Third, that list of pathways leaves out the most important source of confounding: whether or not someone likes consuming nicotine. One-fifth to one-third of the population really likes consuming nicotine, and they do so even when the state tries to force them to stop. A slightly larger portion of the population dislikes consuming nicotine and will avoid it even when it is socially acceptable and low-cost. In between is a distribution of positive but less intense appreciation. This alone creates a huge association (confounding) between vaping and smoking behavior. There are methods that could be used to tease this out, but the authors of the studies and the NAS report seem unaware of them. At best, some studies have a measure of parents’ smoking status, which is an extremely rough proxy for whether someone likes nicotine. Thus, even apart from the weakness of what was done to address confounding, the authors did not even recognize the main source of confounding.
It is informative to consider what these same methods would show if applied to other data. Is eating at McDonalds a gateway to eating at Burger King? Among people who have never eaten at BK, those who currently eat at McDonalds are undoubtedly more likely than average to do so. They like burgers, they are willing and able to eat fast food, and so on. Perhaps there are a few who visit BK only because of their history with McDonalds (actual gateway cases), but we cannot know because many would have done so even if McDonalds had never been founded. Indeed, in a world without McDonalds, they would probably be more likely to already frequent BK.

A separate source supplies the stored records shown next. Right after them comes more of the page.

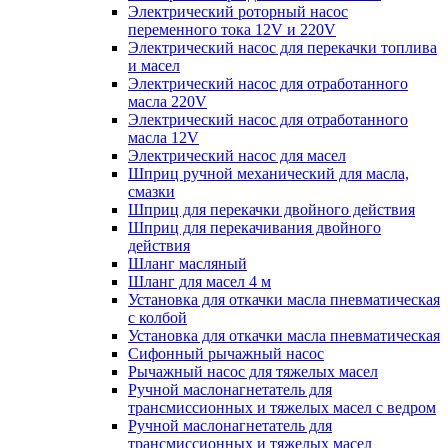
Электрический роторный насос
переменного тока 12V и 220V
Электрический насос для перекачки топлива
и масел
Электрический насос для отработанного
масла 220V
Электрический насос для отработанного
масла 12V
Электрический насос для масел
Шприц ручной механический для масла,
смазки
Шприц для перекачки двойного действия
Шприц для перекачивания двойного
действия
Шланг масляный
Шланг для масел 4 м
Установка для откачки масла пневматическая
с колбой
Установка для откачки масла пневматическая
Сифонный рычажный насос
Рычажный насос для тяжелых масел
Ручной маслонагнетатель для
трансмиссионных и тяжелых масел с ведром
Ручной маслонагнетатель для
трансмиссионных и тяжелых масел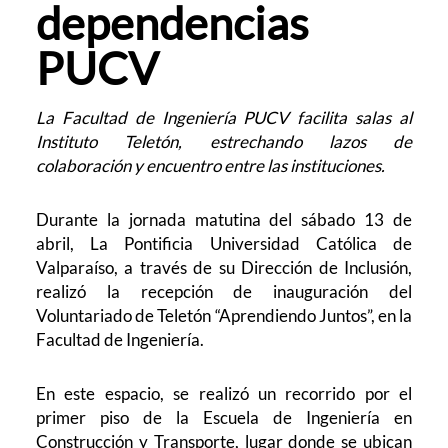
dependencias
PUCV
La Facultad de Ingeniería PUCV facilita salas al
Instituto Teletón, estrechando lazos de
colaboración y encuentro entre las instituciones.
Durante la jornada matutina del sábado 13 de
abril, La Pontificia Universidad Católica de
Valparaíso, a través de su Dirección de Inclusión,
realizó la recepción de inauguración del
Voluntariado de Teletón “Aprendiendo Juntos”, en la
Facultad de Ingeniería.
En este espacio, se realizó un recorrido por el
primer piso de la Escuela de Ingeniería en
Construcción y Transporte, lugar donde se ubican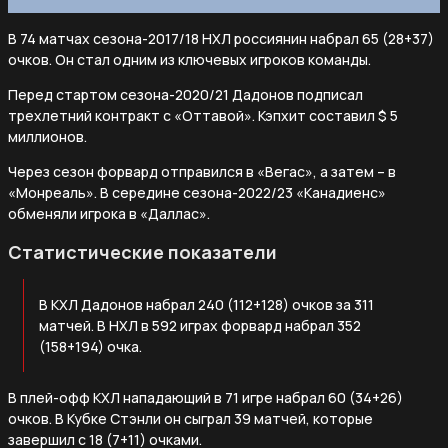
В 74 матчах сезона-2017/18 НХЛ россиянин набрал 65 (28+37)
очков. Он стал одним из ключевых игроков команды.
Перед стартом сезона-2020/21 Дадонов подписал
трехлетний контракт с «Оттавой». Кэпхит составил $ 5
миллионов.
Через сезон форвард отправился в «Вегас», а затем – в
«Монреаль». В середине сезона-2022/23 «Канадиенс»
обменяли игрока в «Даллас».
Статистические показатели
В КХЛ Дадонов набрал 240 (112+128) очков за 311
матчей. В НХЛ в 592 играх форвард набрал 352
(158+194) очка.
В плей-офф КХЛ нападающий в 71 игре набрал 60 (34+26)
очков. В Кубке Стэнли он сыграл 39 матчей, которые
завершил с 18 (7+11) очками.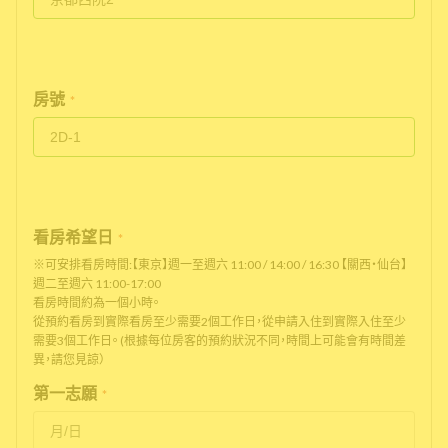
房號
*
看房希望日
*
※可安排看房時間:【東京】週一至週六 11:00 / 14:00 / 16:30 【關西・仙台】
週二至週六 11:00-17:00
看房時間約為一個小時。
從預約看房到實際看房至少需要2個工作日，從申請入住到實際入住至少
需要3個工作日。 (根據每位房客的預約狀況不同，時間上可能會有時間差
異，請您見諒）
第一志願
*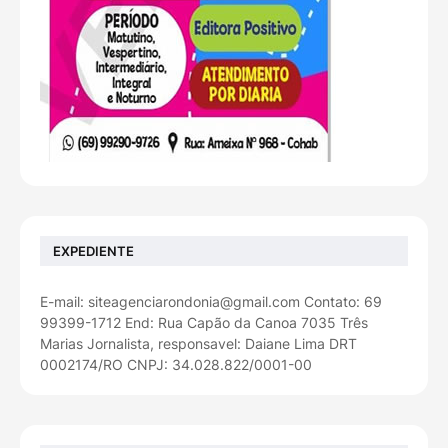
EXPEDIENTE
E-mail: siteagenciarondonia@gmail.com Contato: 69
99399-1712 End: Rua Capão da Canoa 7035 Três
Marias Jornalista, responsavel: Daiane Lima DRT
0002174/RO CNPJ: 34.028.822/0001-00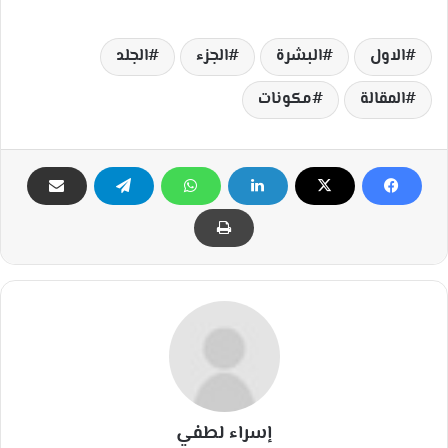
الاول
البشرة
الجزء
الجلد
المقالة
مكونات
إسراء لطفي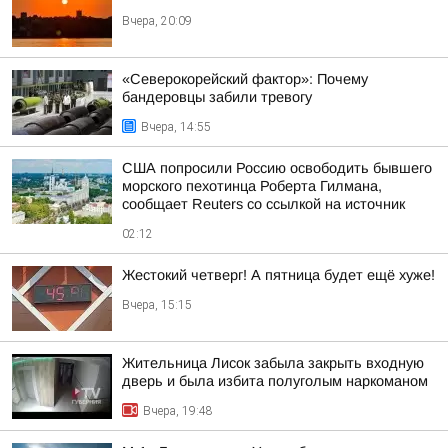
Вчера, 20:09
«Северокорейский фактор»: Почему
бандеровцы забили тревогу
Вчера, 14:55
США попросили Россию освободить бывшего
морского пехотинца Роберта Гилмана,
сообщает Reuters со ссылкой на источник
02:12
Жестокий четверг! А пятница будет ещё хуже!
Вчера, 15:15
Жительница Лисок забыла закрыть входную
дверь и была избита полуголым наркоманом
Вчера, 19:48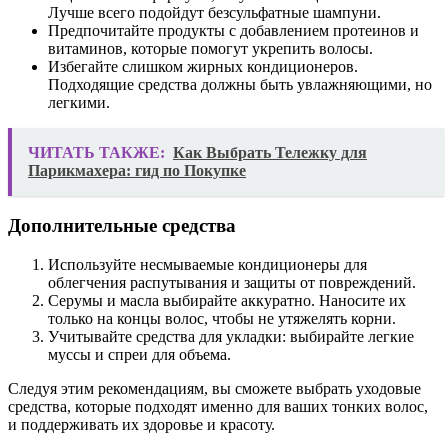
Лучше всего подойдут безсульфатные шампуни.
Предпочитайте продукты с добавлением протеинов и
витаминов, которые помогут укрепить волосы.
Избегайте слишком жирных кондиционеров.
Подходящие средства должны быть увлажняющими, но
легкими.
ЧИТАТЬ ТАКЖЕ:
Как Выбрать Тележку для
Парикмахера: гид по Покупке
Дополнительные средства
Используйте несмываемые кондиционеры для
облегчения распутывания и защиты от повреждений.
Серумы и масла выбирайте аккуратно. Наносите их
только на концы волос, чтобы не утяжелять корни.
Учитывайте средства для укладки: выбирайте легкие
муссы и спреи для объема.
Следуя этим рекомендациям, вы сможете выбрать уходовые
средства, которые подходят именно для ваших тонких волос,
и поддерживать их здоровье и красоту.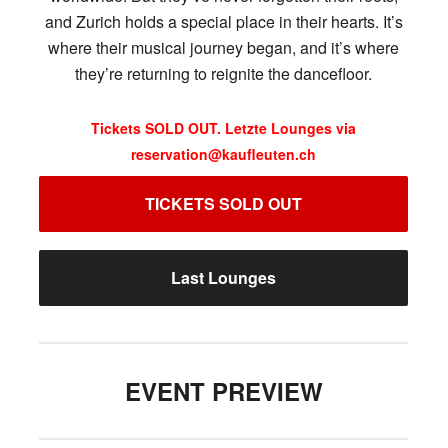
and Zurich holds a special place in their hearts. It’s
where their musical journey began, and it’s where
they’re returning to reignite the dancefloor.
Tickets SOLD OUT. Letzte Lounges via
reservation@kaufleuten.ch
TICKETS SOLD OUT
Last Lounges
EVENT PREVIEW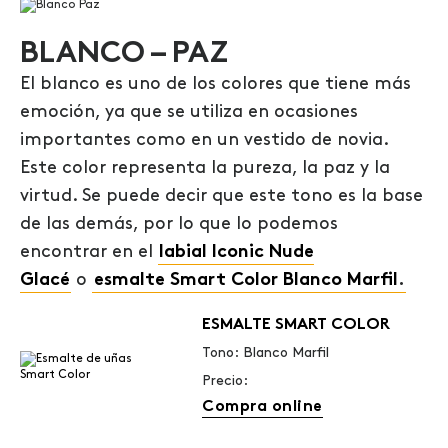
BLANCO – PAZ
El blanco es uno de los colores que tiene más
emoción, ya que se utiliza en ocasiones
importantes como en un vestido de novia.
Este color representa la pureza, la paz y la
virtud. Se puede decir que este tono es la base
de las demás, por lo que lo podemos
encontrar en el
labial Iconic Nude
Glacé
o
esmalte Smart Color Blanco Marfil
.
ESMALTE SMART COLOR
Tono: Blanco Marfil
Precio:
Compra online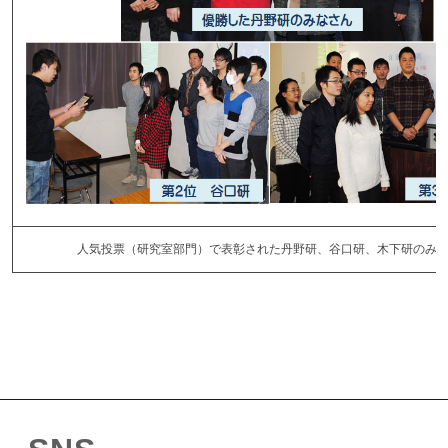
人気投票（研究室部門）で表彰された丹野研、谷口研、木下研のみ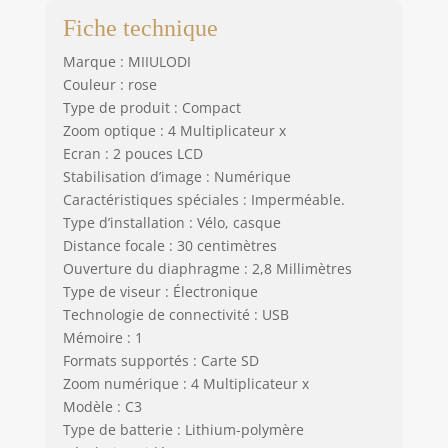
Fiche technique
Marque : MIIULODI
Couleur : rose
Type de produit : Compact
Zoom optique : 4 Multiplicateur x
Ecran : 2 pouces LCD
Stabilisation d’image : Numérique
Caractéristiques spéciales : Imperméable.
Type d’installation : Vélo, casque
Distance focale : 30 centimètres
Ouverture du diaphragme : 2,8 Millimètres
Type de viseur : Électronique
Technologie de connectivité : USB
Mémoire : 1
Formats supportés : Carte SD
Zoom numérique : 4 Multiplicateur x
Modèle : C3
Type de batterie : Lithium-polymère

To take an even clearer example, is smoking a Marlboro from manufacturing batch #123456 a gateway to later smoking a Marlboro from batch #123500? Assume the data shows that within a population, the former is strongly associated with the latter. Is it causal? Of course not. Both batches were shipped to where particular Marlboro smokers shop, so they smoked from one and then the other. If the first had been shipped elsewhere, they would still have smoked from the second. The strong association is obviously not causation. Now imagine that the researchers tried to control for the usual variables; this would adjust away a lot of the association, but not nearly all of it. The same methods that the NAS authors think demonstrate a gateway effect would still conclude that this, as well as the fast food example and countless other non-gateway examples, was shown to be causal.
In short, all of the observed associations are easily explained by confounding, and the NAS authors’ claims to the contrary demonstrate their lack of understanding about confounding.
This is not an bold claim. The typical public health researcher does not understand any of this. They do not understand that confounding can create a strong and consistent association that shows a dose response. They do not understand that blindly throwing variables in to the statistics is not a useful way to control for confounding, no matter how many such variables are in a dataset. They do not understand that imperfect measures of a confounding pathway result in incomplete correction for confounding. And, despite being people themselves, they do not seem to understand that people make consumption choices mostly based on what they enjoy consuming.